His family of Norwegian descent follows a tradition of passing down their busi-ness from father to son. His temporary work at the mall took care of one end of the busi-ness. He took a lot of orders there. Now he had to return farther north for Christmas. I hated to see him go, but he promised he’d be back to celebrate New Year’s Eve with me.
He kept his promise and returned with a beautiful engagement ring. He took my breath away when he, romantically, got down on his knees to propose. I quickly accepted. I couldn’t have been happier as we set the wedding date for Valentine’s Day.
My friends were in shock. Labeled, “The Sensible One,” they didn’t expect such rash behavior from me.
“You’re actually going to marry someone you hardly know whom you met at the mall?”
“Do you really want to move up north?”
“Are you out of your mind?”
Sometimes I felt they were just envious because of my jubilance. In spite of their misgivings when they saw my determination to marry him, they pitched in to help with the wedding. I could never have put it all together is six short weeks without them. My dearest friends who helped with the wedding got into the spirit of the occasion and turned to friendly banter. “You’ll be known as the frozen Mock Orange up north,” one of them said.

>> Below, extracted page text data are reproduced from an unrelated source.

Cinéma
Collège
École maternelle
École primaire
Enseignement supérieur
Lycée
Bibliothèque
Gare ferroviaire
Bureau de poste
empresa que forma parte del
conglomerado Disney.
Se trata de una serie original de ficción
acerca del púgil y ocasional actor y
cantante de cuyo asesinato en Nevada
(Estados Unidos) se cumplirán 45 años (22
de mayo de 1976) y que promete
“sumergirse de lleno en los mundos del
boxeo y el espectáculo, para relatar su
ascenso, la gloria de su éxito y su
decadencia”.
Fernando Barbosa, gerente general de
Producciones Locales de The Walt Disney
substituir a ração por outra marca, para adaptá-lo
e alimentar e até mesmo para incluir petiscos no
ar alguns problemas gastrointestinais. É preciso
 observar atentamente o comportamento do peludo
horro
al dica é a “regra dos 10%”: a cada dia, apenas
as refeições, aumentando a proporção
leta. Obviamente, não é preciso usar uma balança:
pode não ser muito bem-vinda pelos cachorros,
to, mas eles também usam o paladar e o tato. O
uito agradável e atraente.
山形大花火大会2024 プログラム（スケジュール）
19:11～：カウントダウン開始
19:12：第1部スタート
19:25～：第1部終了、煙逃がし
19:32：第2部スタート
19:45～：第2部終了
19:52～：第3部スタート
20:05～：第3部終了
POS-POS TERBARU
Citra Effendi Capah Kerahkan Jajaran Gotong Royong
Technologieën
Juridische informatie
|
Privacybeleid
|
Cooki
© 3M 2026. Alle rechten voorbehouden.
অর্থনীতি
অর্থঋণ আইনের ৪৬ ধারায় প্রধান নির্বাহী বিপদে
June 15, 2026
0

What a beautiful Valentine’s Day wedding! Maybe it was silly, but I wore the tra-ditional white satin gown and carried a bouquet of red roses. After all, this was a new beginning for me. My daughters, as my attendants, wore red velvet, full length dresses and each carried a single white rose. Everyone remarked that the contrast of the red and white produced a dramatic effect and our wedding photos were spectacular. It seems like only yesterday even though it’s been years.
The increase in volume of the musical finale of the video brought me out of my reverie. I had missed most of it.
It’s late Christmas Eve now and I might as well go to bed. I’ll need to rise early. He’ll expect a hearty breakfast when he gets home in the wee morning hours. He’ll still be exuberant. We’ll need to open our gifts immediately after breakfast, before he winds down and conks out on the sofa. At least I know what to expect every year. I just wish I weren’t so lonely.
Why am I complaining and having this pity party? Shame, shame on me. Plenty of women would gladly exchange places with me. I’m married to the most lovable, gen-erous and popular man on earth. I’ll thrill at the sight of my red and white suited man coming home. Spending a lonely Christmas Eve is a small price to pay for the privilege of being Mrs. Santa Claus all year.